Cerebras Systems faced several significant challenges in developing their WSE-2 chip:
  • Massive Memory and Compute Requirement: Giant models need massive memory, compute, and communication to tie it all together. Trying to provide this with thousands of small devices turns the scaling of all three into distributed problems that are inter-dependent.
  • Distribution Complexity: As model size grows, Cerebras needed to do more partitioning of the model onto more chips, requiring fine-grained coordination and synchronization. The challenge lies in getting all these distributed components to work together to solve a single large neural network problem.
  • Scaling Issues: The complexity grows dramatically with cluster size and becomes overwhelming as the network grows, making it essential to address these issues effectively.

Solution

Cerebras Systems selected 草榴社区 DesignWare embedded in-chip temperature sensors and voltage monitors, distributed across the WSE-2 device. These sensors and monitors provided real-time thermal and supply condition data, polling at the fastest possible rate and maintaining watermarks for highs and lows.

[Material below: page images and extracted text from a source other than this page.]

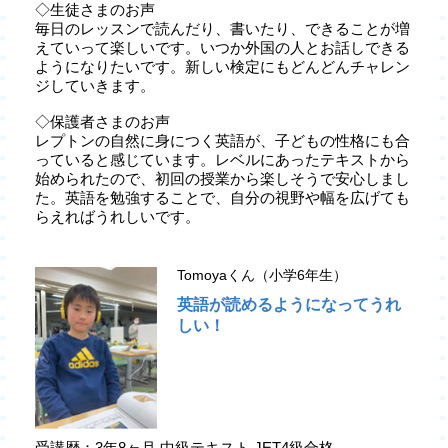
◇生徒さまのお声
毎日のレッスンで読んだり、書いたり、できることが増
えていって楽しいです。いつか外国の人とお話しできる
ようになりたいです。新しい検定にもどんどんチャレン
ジしていきます。
◇保護者さまのお声
レプトンの自然に身につく英語が、子どもの性格にも合
っていると感じています。レベルにあったテキストから
始められたので、初回の授業から楽しそうで安心しまし
た。英語を勉強することで、自分の視野や幅を広げても
らえればうれしいです。
Tomoyaくん（小学6年生）
英語が読めるようになってうれ
しい！
受講歴：3年8ヶ月 中級テキスト JET4級合格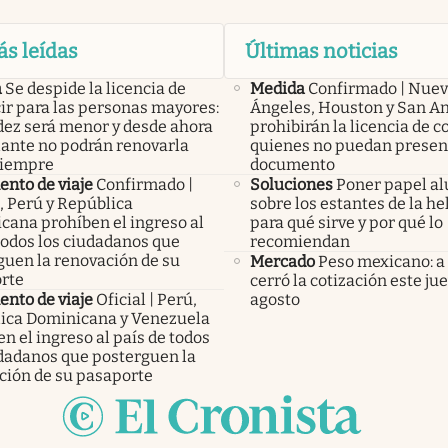
ás leídas
Últimas noticias
a
Se despide la licencia de
Medida
Confirmado | Nuev
ir para las personas mayores:
Ángeles, Houston y San A
idez será menor y desde ahora
prohibirán la licencia de c
lante no podrán renovarla
quienes no puedan presen
siempre
documento
nto de viaje
Confirmado |
Soluciones
Poner papel a
, Perú y República
sobre los estantes de la he
cana prohíben el ingreso al
para qué sirve y por qué lo
todos los ciudadanos que
recomiendan
guen la renovación de su
Mercado
Peso mexicano: a
rte
cerró la cotización este ju
nto de viaje
Oficial | Perú,
agosto
ica Dominicana y Venezuela
n el ingreso al país de todos
udadanos que posterguen la
ción de su pasaporte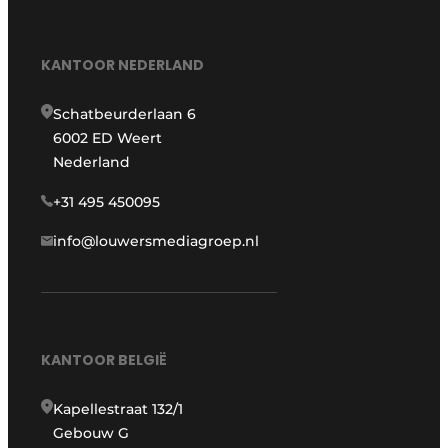
KANTOOR NEDERLAND
Schatbeurderlaan 6
6002 ED Weert
Nederland
+31 495 450095
info@louwersmediagroep.nl
KANTOOR BELGIË
Kapellestraat 132/1
Gebouw G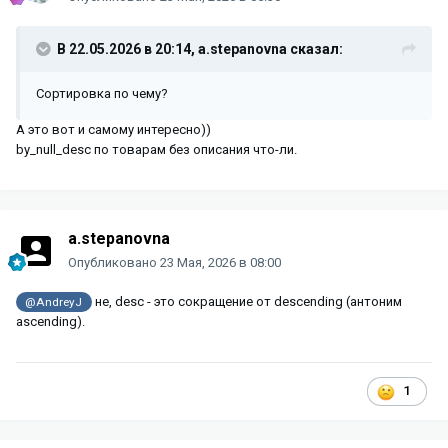
В 22.05.2026 в 20:14,
a.stepanovna
сказал:
Сортировка по чему?
А это вот и самому интересно))
by_null_desc по товарам без описания что-ли.
a.stepanovna
Опубликовано
23 Мая, 2026 в 08:00
не, desc - это сокращение от descending (антоним
@AndreyJ
ascending).
1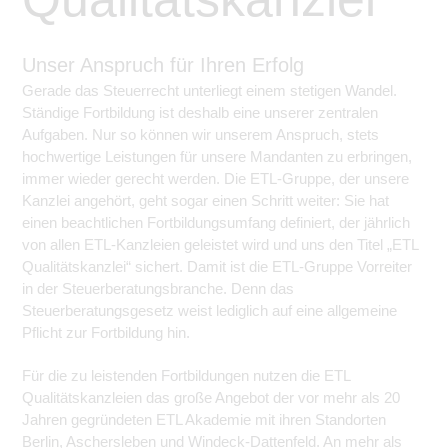
Unser Anspruch für Ihren Erfolg
Gerade das Steuerrecht unterliegt einem stetigen Wandel.
Ständige Fortbildung ist deshalb eine unserer zentralen
Aufgaben. Nur so können wir unserem Anspruch, stets
hochwertige Leistungen für unsere Mandanten zu erbringen,
immer wieder gerecht werden. Die ETL-Gruppe, der unsere
Kanzlei angehört, geht sogar einen Schritt weiter: Sie hat
einen beachtlichen Fortbildungsumfang definiert, der jährlich
von allen ETL-Kanzleien geleistet wird und uns den Titel „ETL
Qualitätskanzlei“ sichert. Damit ist die ETL-Gruppe Vorreiter
in der Steuerberatungsbranche. Denn das
Steuerberatungsgesetz weist lediglich auf eine allgemeine
Pflicht zur Fortbildung hin.
Für die zu leistenden Fortbildungen nutzen die ETL
Qualitätskanzleien das große Angebot der vor mehr als 20
Jahren gegründeten ETL Akademie mit ihren Standorten
Berlin, Aschersleben und Windeck-Dattenfeld. An mehr als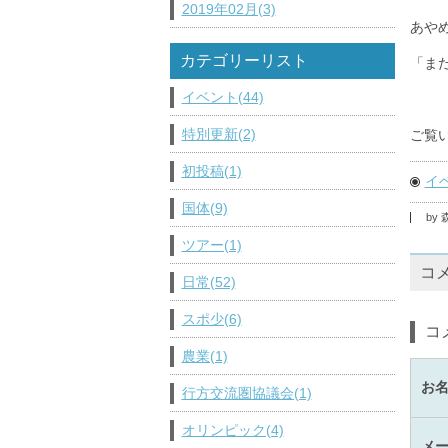
2019年02月(3)
あや
カテゴリーリスト
「ま
イベント(44)
特別更新(2)
ご覧
初投稿(1)
イ
国体(9)
by
ツアー(1)
コ
日常(52)
スポ少(6)
コ
農業(1)
お
行方交流圏協議会(1)
オリンピック(4)
メ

  • Validation and Characterization: The system, consuming approximately 20KW of power, was validated to stay within the safe zone. Characterization involved ramping the temperature up and down.
  • Variation Measurement: Extensive distribution of sensors allowed for measuring variation across the tiles in the wafer.
  • Thermal Throttling: In-cluster thermal throttling was conducted due to the distributed architecture.
  • Data Visualization: GUIs displaying heat maps and statistical variations provided valuable data about the silicon's health throughout its lifecycle—from design and testing to production and in-field operation

Results

The implementation of 草榴社区 DesignWare In-Chip temperature sensors and voltage monitors led to significant improvements:

  • Enhanced Performance Optimization: Real-time monitoring enabled more efficient power and performance management.
  • Improved Thermal Management: Granular sensing allowed for better handling of thermal hotspots, improving overall device reliability.
  • Increased Data Throughput: The solution helped manage IR drops caused by bursty AI workloads, resulting in better data processing capabilities.
  • Comprehensive Lifecycle Monitoring: The ability to monitor silicon health throughout its lifecycle led to more informed decision-making and better long-term performance.

These advancements allowed Cerebras Systems to successfully develop and deploy the WSE-2, pushing the boundaries of AI hardware technology.